Simidjievski Nikola, Todorovski Ljupčo, Džeroski Sašo
Department of Knowledge Technologies, Jožef Stefan Institute, Ljubljana, Slovenia.
Jožef Stefan International Postgraduate School, Ljubljana, Slovenia.
PLoS One. 2016 Apr 14;11(4):e0153507. doi: 10.1371/journal.pone.0153507. eCollection 2016.
Ensembles are a well established machine learning paradigm, leading to accurate and robust models, predominantly applied to predictive modeling tasks. Ensemble models comprise a finite set of diverse predictive models whose combined output is expected to yield an improved predictive performance as compared to an individual model. In this paper, we propose a new method for learning ensembles of process-based models of dynamic systems. The process-based modeling paradigm employs domain-specific knowledge to automatically learn models of dynamic systems from time-series observational data. Previous work has shown that ensembles based on sampling observational data (i.e., bagging and boosting), significantly improve predictive performance of process-based models. However, this improvement comes at the cost of a substantial increase of the computational time needed for learning. To address this problem, the paper proposes a method that aims at efficiently learning ensembles of process-based models, while maintaining their accurate long-term predictive performance. This is achieved by constructing ensembles with sampling domain-specific knowledge instead of sampling data. We apply the proposed method to and evaluate its performance on a set of problems of automated predictive modeling in three lake ecosystems using a library of process-based knowledge for modeling population dynamics. The experimental results identify the optimal design decisions regarding the learning algorithm. The results also show that the proposed ensembles yield significantly more accurate predictions of population dynamics as compared to individual process-based models. Finally, while their predictive performance is comparable to the one of ensembles obtained with the state-of-the-art methods of bagging and boosting, they are substantially more efficient.
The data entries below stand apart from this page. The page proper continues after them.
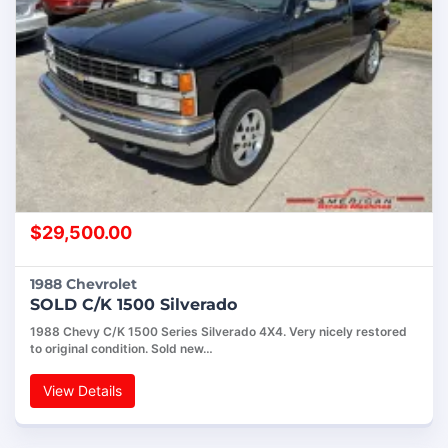
$
29,500.00
1988 Chevrolet
SOLD C/K 1500 Silverado
1988 Chevy C/K 1500 Series Silverado 4X4. Very nicely restored
to original condition. Sold new…
View Details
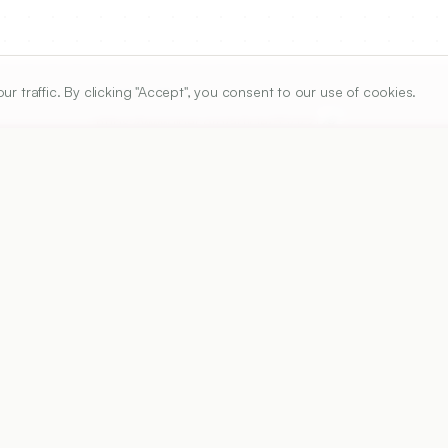
traffic. By clicking "Accept", you consent to our use of cookies.
ARTICLE URL
https://www.ijper.org/article/55/1/21
PDF URL:
https://www.ijper.org/article/55/1/21.pdf
Received:
24/06/2020
A
 has implemented the Pharmaceutical tendering proces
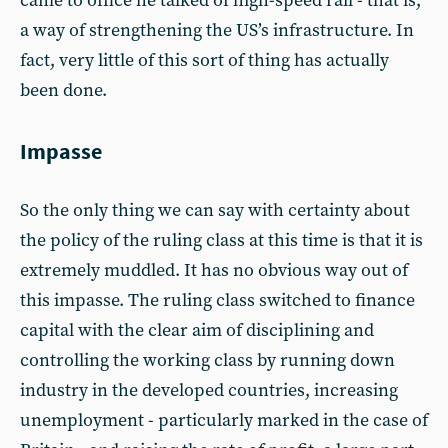
came to office he talked of high-speed rail - that is,
a way of strengthening the US’s infrastructure. In
fact, very little of this sort of thing has actually
been done.
Impasse
So the only thing we can say with certainty about
the policy of the ruling class at this time is that it is
extremely muddled. It has no obvious way out of
this impasse. The ruling class switched to finance
capital with the clear aim of disciplining and
controlling the working class by running down
industry in the developed countries, increasing
unemployment - particularly marked in the case of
集成是一种成熟的机器学习范式,可生成准确且稳健的模型,主要应用于预测建模任务。集成模型由一组有限的不同预测模型组成,与单个模型相比,其组合输出有望产生更好的预测性能。在本文中,我们提出了一种学习动态系统基于过程模型集成的新方法。基于过程的建模范式利用特定领域知识从时间序列观测数据中自动学习动态系统模型。先前的工作表明,基于对观测数据进行采样(即装袋法和提升法)的集成显著提高了基于过程模型的预测性能。然而,这种改进是以学习所需计算时间大幅增加为代价的。为了解决这个问题,本文提出了一种方法,旨在高效地学习基于过程模型的集成,同时保持其准确的长期预测性能。这是通过用特定领域知识采样而不是数据采样来构建集成实现的。我们将所提出的方法应用于三个湖泊生态系统中一组自动预测建模问题,并使用基于过程的知识库对种群动态进行建模来评估其性能。实验结果确定了关于学习算法的最优设计决策。结果还表明,与单个基于过程的模型相比,所提出的集成对种群动态的预测要准确得多。最后,虽然它们的预测性能与使用装袋法和提升法等最先进方法获得的集成相当,但它们的效率要高得多。